"Test of significance when the data are curves"
(Under the direction of Jianqing Fan)
In the modern world, massive data are often so easily collected that the data are not just univariate nor multivariate, they are sampled from continuous functions and the observed data are a set of curves. More precisely, we have observations of form { X_{i}(t_{j}) \}: the observation of the i^{th} subject at time t_{j}. Rice and Silverman (1991) gave a gait cycle analysis. Ramsay and Dalzell (1991) analyzed temperature precipitation patterns.

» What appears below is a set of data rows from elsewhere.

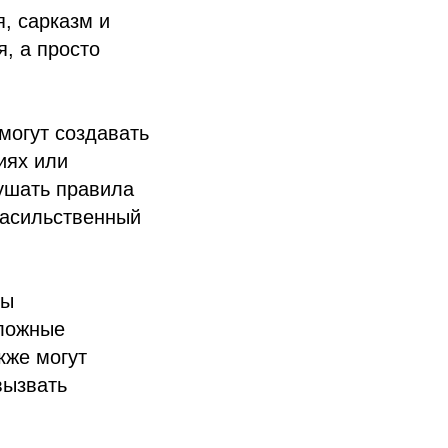
, сарказм и
я, а просто
могут создавать
иях или
рушать правила
насильственный
бы
 ложные
кже могут
вызвать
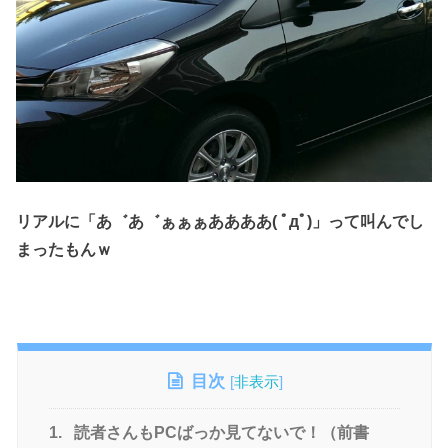
リアルに「あ゛あ゛ぁぁぁああああ( ﾟдﾟ)」
って叫んでし
まったもんｗ
目次
[
非表示
]
1.
読者さんもPCばっか見てないで！（前書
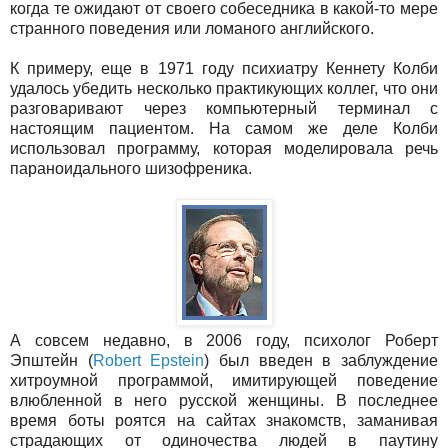
когда те ожидают от своего собеседника в какой-то мере
странного поведения или ломаного английского.
К примеру, еще в 1971 году психиатру Кеннету Колби
удалось убедить несколько практикующих коллег, что они
разговаривают через компьютерный терминал с
настоящим пациентом. На самом же деле Колби
использовал программу, которая моделировала речь
параноидального шизофреника.
А совсем недавно, в 2006 году, психолог Роберт
Эпштейн (
Robert Epstein
) был введен в заблуждение
хитроумной программой, имитирующей поведение
влюбленной в него русской женщины. В последнее
время боты роятся на сайтах знакомств, заманивая
страдающих от одиночества людей в паутину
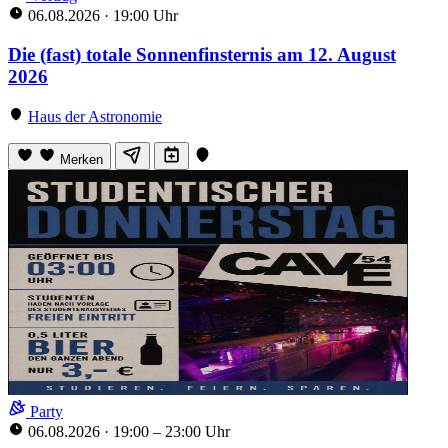
06.08.2026
·
19:00 Uhr
Die (fast) totale Sonnenfinsternis am 12. August
2026
Haus der Astronomie
Merken
Party
06.08.2026
·
19:00 – 23:00 Uhr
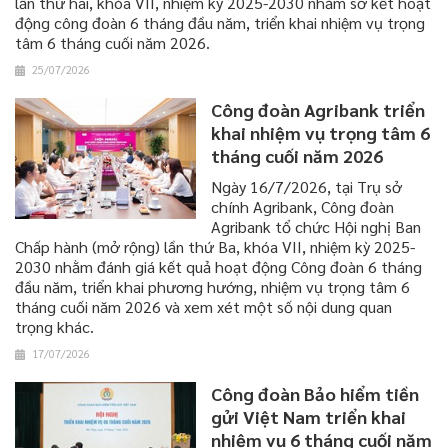
lần thứ hai, khóa VII, nhiệm kỳ 2025-2030 nhằm sơ kết hoạt
động công đoàn 6 tháng đầu năm, triển khai nhiệm vụ trọng
tâm 6 tháng cuối năm 2026.
25/07/2026
Công đoàn Agribank triển
khai nhiệm vụ trọng tâm 6
tháng cuối năm 2026
Ngày 16/7/2026, tại Trụ sở
chính Agribank, Công đoàn
Agribank tổ chức Hội nghị Ban
Chấp hành (mở rộng) lần thứ Ba, khóa VII, nhiệm kỳ 2025-
2030 nhằm đánh giá kết quả hoạt động Công đoàn 6 tháng
đầu năm, triển khai phương hướng, nhiệm vụ trọng tâm 6
tháng cuối năm 2026 và xem xét một số nội dung quan
trọng khác.
17/07/2026
Công đoàn Bảo hiểm tiền
gửi Việt Nam triển khai
nhiệm vụ 6 tháng cuối năm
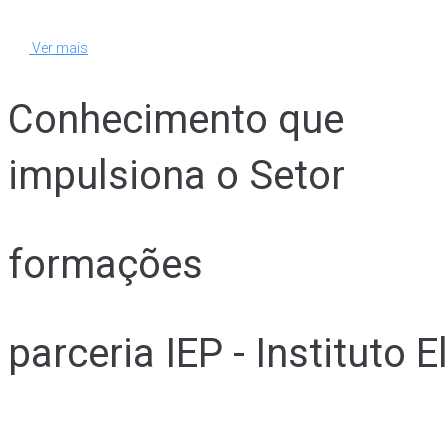
Ver mais
Conhecimento que
impulsiona o Setor
formações
parceria IEP - Instituto 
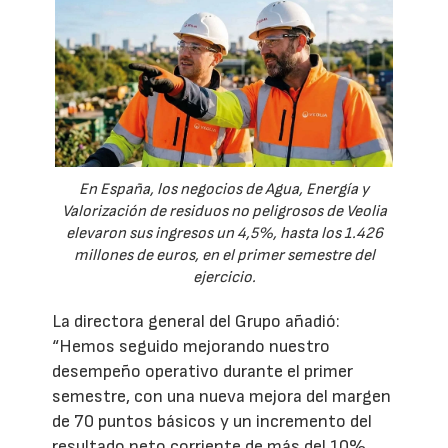
En España, los negocios de Agua, Energía y
Valorización de residuos no peligrosos de Veolia
elevaron sus ingresos un 4,5%, hasta los 1.426
millones de euros, en el primer semestre del
ejercicio.
La directora general del Grupo añadió:
“Hemos seguido mejorando nuestro
desempeño operativo durante el primer
semestre, con una nueva mejora del margen
de 70 puntos básicos y un incremento del
resultado neto corriente de más del 10%.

Our goal is to provide a powerful method to test the significance between two or more sets of curves. The Kolmogorov-Smirnov test and the Cramer-Von Mises test are two traditional methods. We will show that these two methods test only a few dimensions and have low power in detecting features such as local bumps and high frequency components.

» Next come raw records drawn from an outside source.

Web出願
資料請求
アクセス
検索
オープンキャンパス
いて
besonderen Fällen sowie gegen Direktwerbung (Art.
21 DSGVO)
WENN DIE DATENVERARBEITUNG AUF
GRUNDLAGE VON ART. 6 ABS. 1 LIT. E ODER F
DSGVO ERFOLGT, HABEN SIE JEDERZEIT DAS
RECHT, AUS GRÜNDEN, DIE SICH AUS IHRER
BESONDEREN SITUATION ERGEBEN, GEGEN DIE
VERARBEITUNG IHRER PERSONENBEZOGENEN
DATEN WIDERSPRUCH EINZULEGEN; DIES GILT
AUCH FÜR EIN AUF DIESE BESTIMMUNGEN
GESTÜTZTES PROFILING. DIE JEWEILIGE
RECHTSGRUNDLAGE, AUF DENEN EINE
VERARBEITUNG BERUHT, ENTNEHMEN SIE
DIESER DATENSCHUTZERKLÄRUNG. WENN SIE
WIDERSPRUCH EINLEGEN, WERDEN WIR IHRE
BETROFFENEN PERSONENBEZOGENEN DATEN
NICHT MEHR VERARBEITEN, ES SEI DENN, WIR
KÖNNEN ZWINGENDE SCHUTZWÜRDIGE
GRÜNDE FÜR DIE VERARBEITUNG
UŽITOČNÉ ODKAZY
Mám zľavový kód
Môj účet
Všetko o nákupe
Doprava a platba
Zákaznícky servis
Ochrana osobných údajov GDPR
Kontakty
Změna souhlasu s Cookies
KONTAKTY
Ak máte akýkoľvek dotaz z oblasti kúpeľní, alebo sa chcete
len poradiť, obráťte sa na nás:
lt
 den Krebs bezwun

We propose two orthogonal transforms to compress the information. One is a discrete Fourier transform and the other is a discrete wavelet transform. The discrete Fourier transform is applied when curves are smooth; then we apply adaptive Neyman procedure to choose a statistic which has the maximum power. The discrete wavelet transform is applied when curves have local properties; then we apply a thresholding procedure to select some signals into a statistic. Simulation results and an application to business commercial data will be given in this talk.